Would you transcribe each entry precisely as it stands, setting aside any images?

[Recorded information — start]

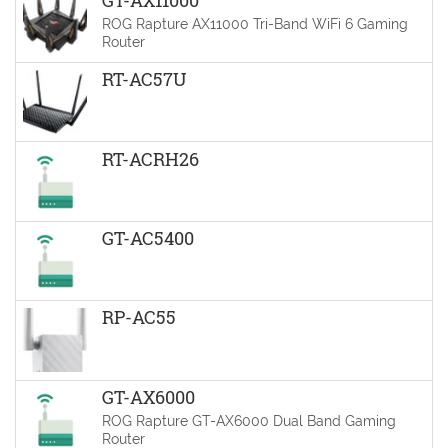
ROG Rapture AX11000 Tri-Band WiFi 6 Gaming
Router
RT-AC57U
RT-ACRH26
GT-AC5400
RP-AC55
GT-AX6000
ROG Rapture GT-AX6000 Dual Band Gaming
Router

[Recorded information — finish]

- _Output of the task_
ROG Rapture AX11000 Tri-Band WiFi 6 Gaming
Router
RT-AC57U
RT-ACRH26
GT-AC5400
RP-AC55
GT-AX6000
ROG Rapture GT-AX6000 Dual Band Gaming
Router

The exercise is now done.